=== ACTIVITY ===
Tally every line in the entries below that holds "show", then give only the total.

=== RECORDS FOR THE EXERCISE ===
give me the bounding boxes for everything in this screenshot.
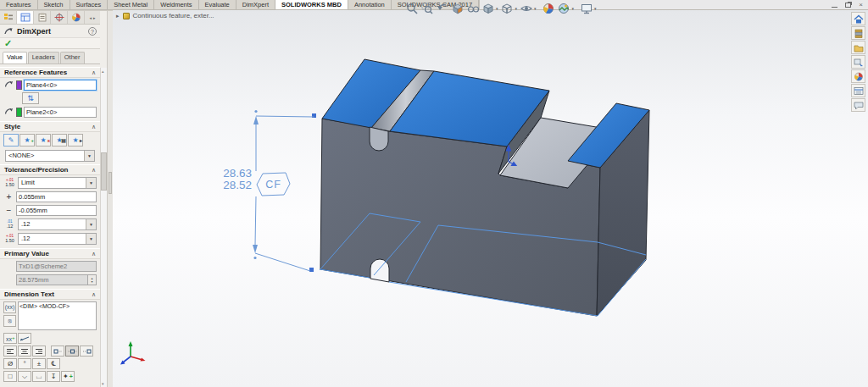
- tab-sketch[interactable]: Sketch: [38, 0, 70, 9]
- counterbore-symbol-button[interactable]: ⌴: [32, 371, 46, 382]
- view-settings-dropdown-arrow[interactable]: ▾: [594, 6, 597, 11]
- text-position-right-button[interactable]: [80, 346, 93, 357]
- value-spinner[interactable]: ▴▾: [88, 274, 97, 285]
- display-style-dropdown-arrow[interactable]: ▾: [515, 6, 518, 11]
- tolerance-precision-dropdown[interactable]: .12 ▼: [18, 233, 97, 245]
- tab-solidworks-mbd[interactable]: SOLIDWORKS MBD: [275, 0, 348, 9]
- centerline-symbol-button[interactable]: ℄: [47, 358, 60, 369]
- dropdown-arrow-icon[interactable]: ▼: [84, 151, 94, 161]
- tab-evaluate[interactable]: Evaluate: [199, 0, 236, 9]
- dimension-leader-button[interactable]: [18, 333, 31, 344]
- dropdown-arrow-icon[interactable]: ▼: [86, 178, 96, 188]
- inspection-dimension-button[interactable]: ⦻: [3, 315, 16, 327]
- collapse-chevron-icon[interactable]: ∧: [92, 291, 96, 298]
- delete-style-button[interactable]: ★x: [36, 134, 51, 147]
- diameter-symbol-button[interactable]: Ø: [3, 358, 17, 369]
- section-reference-features[interactable]: Reference Features ∧: [0, 67, 100, 78]
- tab-leaders[interactable]: Leaders: [28, 52, 59, 64]
- dropdown-arrow-icon[interactable]: ▼: [86, 234, 96, 244]
- plane1-field[interactable]: Plane4<0>: [24, 80, 97, 91]
- panel-splitter[interactable]: [107, 11, 113, 387]
- dynamic-annotation-views-button[interactable]: [465, 2, 480, 15]
- dimension-text-input[interactable]: [18, 301, 97, 330]
- collapse-chevron-icon[interactable]: ∧: [92, 167, 96, 174]
- more-symbols-button[interactable]: ✦+: [61, 371, 75, 382]
- dimxpert-manager-tab[interactable]: [51, 11, 68, 24]
- help-icon[interactable]: ?: [88, 27, 97, 36]
- view-settings-button[interactable]: [579, 2, 593, 15]
- tab-surfaces[interactable]: Surfaces: [70, 0, 108, 9]
- breadcrumb[interactable]: ▸ Continuous feature, exter...: [116, 11, 214, 20]
- degree-symbol-button[interactable]: °: [18, 358, 31, 369]
- text-position-left-button[interactable]: [51, 346, 64, 357]
- scroll-down-icon[interactable]: ▾: [102, 381, 104, 386]
- manager-tab-overflow[interactable]: ◂▸: [85, 11, 100, 24]
- close-button[interactable]: ×: [859, 2, 863, 8]
- justify-center-button[interactable]: [18, 346, 31, 357]
- configuration-manager-tab[interactable]: [34, 11, 51, 24]
- solidworks-resources-button[interactable]: [851, 12, 865, 25]
- style-preset-dropdown[interactable]: <NONE> ▼: [5, 150, 95, 162]
- design-library-button[interactable]: [851, 26, 865, 40]
- section-view-button[interactable]: [450, 2, 465, 15]
- section-tolerance-precision[interactable]: Tolerance/Precision ∧: [0, 164, 100, 175]
- tab-other[interactable]: Other: [60, 52, 85, 64]
- add-value-button[interactable]: xx+: [3, 333, 17, 344]
- splitter-grip[interactable]: [108, 172, 112, 194]
- view-orientation-dropdown-arrow[interactable]: ▾: [496, 6, 498, 11]
- add-style-button[interactable]: ★+: [19, 134, 35, 147]
- zoom-to-area-button[interactable]: [420, 2, 434, 15]
- collapse-chevron-icon[interactable]: ∧: [92, 251, 96, 257]
- tab-weldments[interactable]: Weldments: [154, 0, 198, 9]
- minimize-button[interactable]: [832, 3, 837, 8]
- plus-minus-symbol-button[interactable]: ±: [32, 358, 46, 369]
- apply-default-style-button[interactable]: ✎: [3, 134, 19, 147]
- tab-annotation[interactable]: Annotation: [348, 0, 392, 9]
- hide-show-items-button[interactable]: [519, 2, 533, 15]
- tolerance-plus-field[interactable]: 0.055mm: [16, 191, 97, 202]
- view-palette-button[interactable]: [851, 55, 865, 69]
- custom-properties-button[interactable]: [851, 84, 865, 97]
- feature-manager-tab[interactable]: [0, 11, 17, 24]
- justify-right-button[interactable]: [32, 346, 46, 357]
- justify-left-button[interactable]: [3, 346, 17, 357]
- panel-scrollbar[interactable]: ▴ ▾: [100, 68, 107, 387]
- apply-scene-button[interactable]: [557, 2, 571, 15]
- zoom-to-fit-button[interactable]: [404, 2, 419, 15]
- collapse-chevron-icon[interactable]: ∧: [92, 124, 96, 130]
- add-parenthesis-button[interactable]: (xx): [3, 301, 16, 313]
- tab-value[interactable]: Value: [3, 52, 27, 64]
- apply-scene-dropdown-arrow[interactable]: ▾: [572, 6, 575, 11]
- file-explorer-button[interactable]: [851, 41, 865, 54]
- square-symbol-button[interactable]: □: [3, 371, 17, 382]
- display-style-button[interactable]: [500, 2, 515, 15]
- section-dimension-text[interactable]: Dimension Text ∧: [0, 289, 100, 300]
- appearances-scenes-button[interactable]: [851, 69, 865, 83]
- restore-button[interactable]: [845, 3, 851, 8]
- expand-arrow-icon[interactable]: ▸: [116, 13, 120, 19]
- property-manager-tab[interactable]: [17, 11, 34, 24]
- previous-view-button[interactable]: [435, 2, 449, 15]
- display-manager-tab[interactable]: [68, 11, 85, 24]
- depth-symbol-button[interactable]: ↧: [47, 371, 60, 382]
- text-position-center-button[interactable]: [65, 346, 79, 357]
- unit-precision-dropdown[interactable]: .12 ▼: [18, 218, 97, 230]
- load-style-button[interactable]: ★▸: [68, 134, 83, 147]
- scroll-up-icon[interactable]: ▴: [102, 69, 104, 74]
- ok-button[interactable]: ✓: [4, 39, 12, 48]
- tolerance-type-dropdown[interactable]: Limit ▼: [18, 177, 97, 189]
- tab-dimxpert[interactable]: DimXpert: [236, 0, 275, 9]
- graphics-area[interactable]: [113, 10, 868, 387]
- collapse-chevron-icon[interactable]: ∧: [92, 69, 96, 76]
- tab-sheet-metal[interactable]: Sheet Metal: [108, 0, 154, 9]
- hide-show-dropdown-arrow[interactable]: ▾: [534, 6, 537, 11]
- dropdown-arrow-icon[interactable]: ▼: [86, 219, 96, 229]
- scrollbar-thumb[interactable]: [101, 152, 107, 191]
- section-primary-value[interactable]: Primary Value ∧: [0, 248, 100, 259]
- countersink-symbol-button[interactable]: ⌵: [18, 371, 31, 382]
- tolerance-minus-field[interactable]: -0.055mm: [16, 205, 97, 216]
- plane2-field[interactable]: Plane2<0>: [24, 107, 97, 118]
- solidworks-forum-button[interactable]: [851, 98, 865, 112]
- edit-appearance-button[interactable]: [542, 2, 556, 15]
- tab-features[interactable]: Features: [0, 0, 38, 9]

=== EXERCISE OUTPUT ===
2